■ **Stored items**

- - -

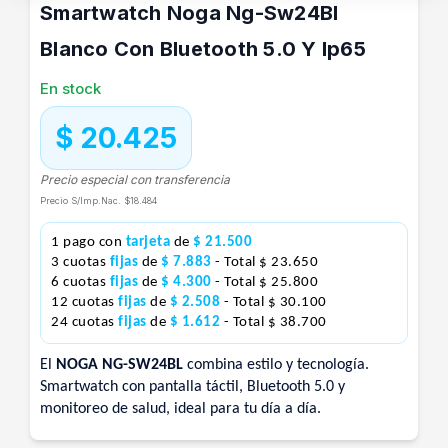
Smartwatch Noga Ng-Sw24Bl
Blanco Con Bluetooth 5.0 Y Ip65
En stock
$ 20.425
Precio especial con transferencia
Precio S/Imp.Nac.
$18.484
1 pago con
tarjeta
de
$ 21.500
3 cuotas
fijas
de
$ 7.883
- Total $ 23.650
6 cuotas
fijas
de
$ 4.300
- Total $ 25.800
12 cuotas
fijas
de
$ 2.508
- Total $ 30.100
24 cuotas
fijas
de
$ 1.612
- Total $ 38.700
El
NOGA NG-SW24BL
combina estilo y tecnología.
Smartwatch con pantalla táctil, Bluetooth 5.0 y
monitoreo de salud, ideal para tu día a día.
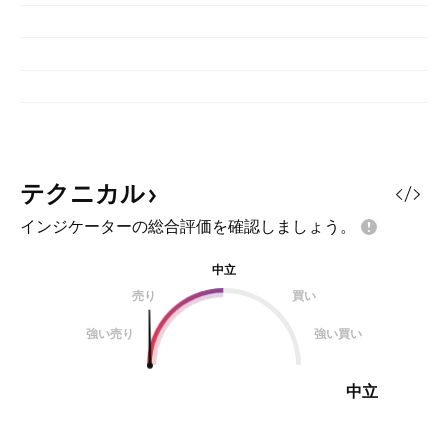
テクニカル
インジケーターの総合評価を確認しましょう。
中立
売り
買い
強い売り
強い買い
中立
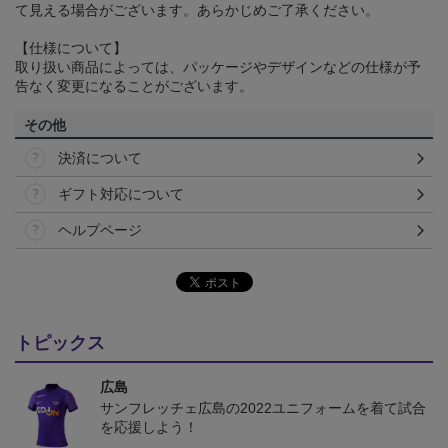
て見える場合がございます。あらかじめご了承ください。
【仕様について】
取り扱い商品によっては、パッケージやデザインなどの仕様が予
告なく変更になることがございます。
その他
決済について
ギフト対応について
ヘルプページ
トピックス
広島
サンフレッチェ広島の2022ユニフォームを着て試合
を応援しよう！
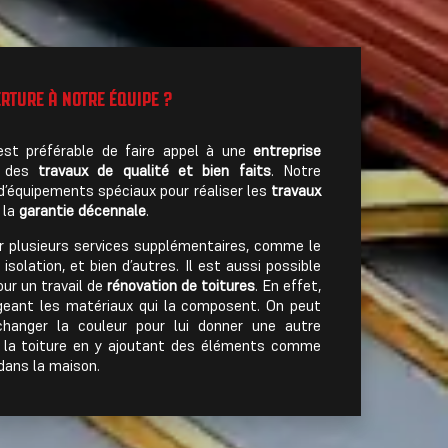
RTURE À NOTRE ÉQUIPE ?
 est préférable de faire appel à une
entreprise
ir des
travaux de qualité et bien faits
. Notre
d’équipements spéciaux pour réaliser les
travaux
 la
garantie décennale
.
rir plusieurs services supplémentaires, comme le
isolation, et bien d’autres. Il est aussi possible
our un travail de
rénovation de toitures
. En effet,
eant les matériaux qui la composent. On peut
hanger la couleur pour lui donner une autre
er la toiture en y ajoutant des éléments comme
 dans la maison.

- - -

■ **ABOUT THIS EXERCISE**
Restate every line above exactly, omitting images.

■ **THE COMPLETED TASK**
Smartwatch Noga Ng-Sw24Bl
Blanco Con Bluetooth 5.0 Y Ip65
En stock
$ 20.425
Precio especial con transferencia
Precio S/Imp.Nac.
$18.484
1 pago con
tarjeta
de
$ 21.500
3 cuotas
fijas
de
$ 7.883
- Total $ 23.650
6 cuotas
fijas
de
$ 4.300
- Total $ 25.800
12 cuotas
fijas
de
$ 2.508
- Total $ 30.100
24 cuotas
fijas
de
$ 1.612
- Total $ 38.700
El
NOGA NG-SW24BL
combina estilo y tecnología.
Smartwatch con pantalla táctil, Bluetooth 5.0 y
monitoreo de salud, ideal para tu día a día.
テクニカル
インジケーターの総合評価を確認しましょう。
中立
売り
買い
強い売り
強い買い
中立
て見える場合がございます。あらかじめご了承ください。
【仕様について】
取り扱い商品によっては、パッケージやデザインなどの仕様が予
告なく変更になることがございます。
その他
決済について
ギフト対応について
ヘルプページ
トピックス
広島
サンフレッチェ広島の2022ユニフォームを着て試合
を応援しよう！
RTURE À NOTRE ÉQUIPE ?
 est préférable de faire appel à une
entreprise
ir des
travaux de qualité et bien faits
. Notre
d’équipements spéciaux pour réaliser les
travaux
 la
garantie décennale
.
rir plusieurs services supplémentaires, comme le
isolation, et bien d’autres. Il est aussi possible
our un travail de
rénovation de toitures
. En effet,
eant les matériaux qui la composent. On peut
hanger la couleur pour lui donner une autre
er la toiture en y ajoutant des éléments comme
 dans la maison.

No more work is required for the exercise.